Ecosyste.ms: Awesome

An open API service indexing awesome lists of open source software.

Awesome Lists | Featured Topics | Projects

https://github.com/piskvorky/gensim-data

Data repository for pretrained NLP models and NLP corpora.
https://github.com/piskvorky/gensim-data

corpora dataset gensim glove-model lda-model lsi-model pretrained-models word2vec-model

Last synced: 4 days ago
JSON representation

Data repository for pretrained NLP models and NLP corpora.

Awesome Lists containing this project

README

        

# What is Gensim-data for?

Research datasets regularly disappear, change over time, become obsolete or come without a sane implementation to handle the data format reading and processing.

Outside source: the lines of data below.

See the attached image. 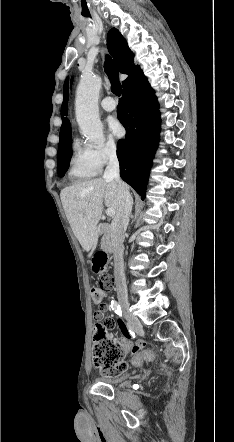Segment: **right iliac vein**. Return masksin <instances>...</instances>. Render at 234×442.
Wrapping results in <instances>:
<instances>
[{
    "label": "right iliac vein",
    "instance_id": "right-iliac-vein-1",
    "mask_svg": "<svg viewBox=\"0 0 234 442\" xmlns=\"http://www.w3.org/2000/svg\"><path fill=\"white\" fill-rule=\"evenodd\" d=\"M120 305L123 309L124 315L129 323L134 329L140 327L139 319L129 310V303L127 300H121Z\"/></svg>",
    "mask_w": 234,
    "mask_h": 442
}]
</instances>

For this reason, [Gensim](https://github.com/RaRe-Technologies/gensim) launched its own dataset storage, committed to long-term support, a sane standardized usage API and focused on datasets for **unstructured text processing** (no images or audio). This [Gensim-data](https://github.com/RaRe-Technologies/gensim-data) repository serves as that storage.

**There's no need for you to use this repository directly**. Instead, simply install Gensim and use its download API (see the Quickstart below). It will "talk" to this repository automagically.

πŸ’‘ When you use the Gensim download API, all data is stored in your `~/gensim-data` home folder.

Read more about the project rationale and design decisions in this article: [New Download API for Pretrained NLP Models and Datasets](https://rare-technologies.com/new-download-api-for-pretrained-nlp-models-and-datasets-in-gensim/).

# How does it work?

Technically, the actual (sometimes large) corpora and model files are being stored as [release attachments](https://github.com/RaRe-Technologies/gensim-data/releases) here on Github. Each dataset (and each new version of each dataset) gets its own release, forever immutable.

Each release is accompanied by a usage example and release notes, for example: [Corpus of USPTO Patents from 2017](https://github.com/RaRe-Technologies/gensim-data/releases/tag/patent-2017); [English Wikipedia from 2017 with plaintext section](https://github.com/RaRe-Technologies/gensim-data/releases/tag/wiki-english-20171001).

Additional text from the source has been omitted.